E magari, senza rendercene conto, scegliamo la colonna sonora che incide le sue tracce sul nostro spirito, eleggendo esattamente ciò che meglio si abbina al cammino che dobbiamo percorrere.
Me lo chiesi una mattina di più di 10 anni fa, mentre stavo con la fronte appoggiata al finestrino di un treno che puntava in direzione Stazione Centrale di Milano, negli anni dell’università.
A far sorgere quella domanda fu l’album Teatroelementale degli In Tormentata Quiete.
Era uscito da diverso tempo e l’avevo scoperto per caso, vagando per la rete.
Colta alla sprovvista dalla sua potenza espressiva, ne rimasi profondamente affascinata.
E parto da qui, con un suggerimento d’ascolto di una band che, dalla sua fine, è mutata in qualcos’altro, continuando a maturare come un buon vino in una bottiglia impolverata, affidata alle sagge e dolci mani dello scorrere del tempo: oggi, con un nome nuovo, vengono alla luce gli Edyakaran e ci raccontano il loro Pantheon, un album che camuffa avant-garde e post black sotto un mantello mimetico tessuto con fili di lirismo e tecnica musicale, prodotto sotto l’egida della My Kingdom Music.

Ediacariano: il terzo e ultimo periodo geologico dell’era Neoproterozoica, subito precedente il periodo Cambriano del Paleozoico, 600 milioni di anni fa. Un luogo più che remoto nel tempo.
La seduzione è già nella scelta del nome di questo progetto, il futuro di una band ritorna al lontano passato.
Pantheon, tutti gli dei.
Dai dieci titoli, sette strumentali e tre cantati, comprendiamo che l’Olimpo dei nostri, da Bologna, ha i suoi punti cardinali in “Amore”, “Caccia”, “Guerra” e “Arte”. Un quadrato racchiuso nel cerchio che si apre e si chiude in un punto non meglio identificato, appartenente all'”Alfa” e all'”Omega”.
Il nostro cammino si inserisce all’interno di un cammino più grande, la storia dell’uomo che col suo dramma percorre le fasi necessarie alla sua evoluzione, un passo alla volta: “Primo Passo”, “Secondo Passo”, “Terzo Passo” e “Quarto Passo” sono i lunghi interludi in questo lavoro, come in un pellegrinaggio che visita e venera i simulacri di queste divinità.
L’uomo al centro di un cerchio e di un quadrato. Qualcuno ha detto Uomo Vitruviano?

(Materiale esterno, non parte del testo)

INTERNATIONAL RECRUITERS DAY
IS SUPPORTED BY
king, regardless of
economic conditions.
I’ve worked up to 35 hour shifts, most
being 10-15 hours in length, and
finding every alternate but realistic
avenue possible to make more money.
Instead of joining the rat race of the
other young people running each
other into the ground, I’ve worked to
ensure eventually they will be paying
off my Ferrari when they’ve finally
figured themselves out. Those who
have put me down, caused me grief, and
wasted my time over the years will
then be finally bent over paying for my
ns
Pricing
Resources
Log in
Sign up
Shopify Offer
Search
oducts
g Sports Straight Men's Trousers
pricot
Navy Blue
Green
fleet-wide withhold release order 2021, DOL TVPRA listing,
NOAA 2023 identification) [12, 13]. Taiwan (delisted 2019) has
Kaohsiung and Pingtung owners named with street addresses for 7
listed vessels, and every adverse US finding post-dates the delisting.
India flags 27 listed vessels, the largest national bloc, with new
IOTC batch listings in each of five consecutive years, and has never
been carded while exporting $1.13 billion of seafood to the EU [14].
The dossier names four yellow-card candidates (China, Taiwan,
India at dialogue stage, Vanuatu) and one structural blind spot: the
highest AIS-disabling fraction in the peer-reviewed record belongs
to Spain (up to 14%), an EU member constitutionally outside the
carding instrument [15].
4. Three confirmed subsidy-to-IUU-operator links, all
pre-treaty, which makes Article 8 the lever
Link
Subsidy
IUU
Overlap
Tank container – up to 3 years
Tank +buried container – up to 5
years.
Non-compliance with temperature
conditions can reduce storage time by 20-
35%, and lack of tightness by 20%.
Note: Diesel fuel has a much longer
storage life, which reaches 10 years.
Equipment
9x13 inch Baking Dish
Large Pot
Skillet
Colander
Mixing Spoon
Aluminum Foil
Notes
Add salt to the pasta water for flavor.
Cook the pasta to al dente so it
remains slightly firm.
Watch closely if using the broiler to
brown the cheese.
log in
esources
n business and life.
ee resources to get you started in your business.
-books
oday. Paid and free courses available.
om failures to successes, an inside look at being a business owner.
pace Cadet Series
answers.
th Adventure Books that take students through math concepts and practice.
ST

Da “Alfa”, apertura del disco, tutto tace, parla solo la musica. Una magistrale introduzione affidata alle percussioni di Francesco Paparella incide subito il silenzio con tratti che ricordano la vita che, sorpresa, si trova calata in quel mondo preistorico.
E così come è accaduto alla vita quando è emersa dall’impermanenza del mondo, la musica evolve senza interrompersi accompagnata su lunghi e ripetitivi, ma non stancanti, tappeti di tastiera che Antonio Ricco le stende davanti.
Il “Primo Passo” ci porta ad “Amore”, la forza primigenia. Delicatamente due vite si incontrano, pulsano, danzano, si scontrano, si intrecciano, corrono, si amano, germogliano, giacciono l’una accanto all’altra. E non serve una parola…

Col “Secondo Passo” arriviamo a “Caccia”, una vera perla: Madre Natura con l’amore crea e genera, ma tutto ciò che è generato non può esimersi dal destino di essere preda o predatore.
Il basso di Matteo Meli, unico a non appartenere alla formazione del passato, è sublime in questo pezzo che prima intona un canto tribale, sciamanico, propiziatorio per i cacciatori affinché tornino carichi di prede. Il branco si mette in moto al suono marziale della chitarra di Lorenzo Rinaldi, bracca la preda, la cinge, la sfianca, la rincorre, la ghermisce e in un assalto finale, armonico e potente, la fa sua. Delicatamente e senza una lacrima la preda si abbandona al suo destino. Ed il capo branco giunge maestoso e forte a dirigere una cerimonia di esaltazione in questo rituale che contempla la morte e le rende grazie per concedere la vita.

È il momento di compiere il “Terzo Passo”, andando oltre la metà di un cammino che annuncia come una marcia solenne la proiezione verso un nemico, e prepara alla domanda: che l’equilibrio di vita e morte in natura sia sovvertito dalla comparsa dell’uomo?
Così entriamo in “Guerra”, che si delinea davanti a noi con la potenza di una scenografia cinematografica, o forse teatrale visti gli illustri trascorsi di questi signori. Compare la voce dell’Uomo, in un duo tra Simone Lanzoni e Marco Beccati, un pezzo dal gusto epic black dove si marca l’inevitabile contatto con la potenza della guerra in un determinismo urlato a pieni polmoni. Il ricordo dei cari vecchi I.T.Q. diventa qui palpabile, in particolare con l’inserimento dei versi di D’Annunzio tratti da “Per la gloria”, e culmina in quell’urlo gutturale, protratto, consapevole, colpevole, senza esserlo del tutto: “Io sono Morte”. L’uomo è anche la Morte.

I nostri fanno un ulteriore “Passo” (in avanti), il “Quarto”: a seguito di uno scenario mortale imploriamo di essere elevati, con la bellissima voce di Irene Petitto, che ci cala dentro atmosfere esotiche e folkloristiche. L’essere umano si mostra in tutta la sua doppia natura: sa essere portatore di distruzione e al contempo generatore del bello, che noi chiamiamo “Arte”, come il penultimo brano. “Giocare con l’essenza” racchiude la capacità dell’uomo di sublimare, trasformare, portare ad un livello superiore tramite le varie forme artistiche.
E se l’arte muta sempre forma, accolgo con piacere e (mezzo) stupore una digressione rap di Gregory Sobrio a intonare qualcosa che ricorda un’ode all’Arte, il divino di cui gli Edyakaran sono evidentemente fedeli sacerdoti. Da capogiro l’ultima strofa di altissimo livello canoro e forte impatto emotivo.
“Omega”. Spaziale e vorticante nei suoi movimenti tra tastiere, basso e chitarra. La fine si percepisce sonoramente nelle sue note malinconiche, una forza che preme il coperchio su questo vaso di Pandora, spingendolo a colpi di doppio pedale.
Gli strumenti escono di scena uno ad uno, fino all’ultimo palpito di vita sostenuto da un basso solitario, un suono primordiale, quello da cui forse tutto ha avuto inizio e verso il quale torneremo, prima del grande silenzio.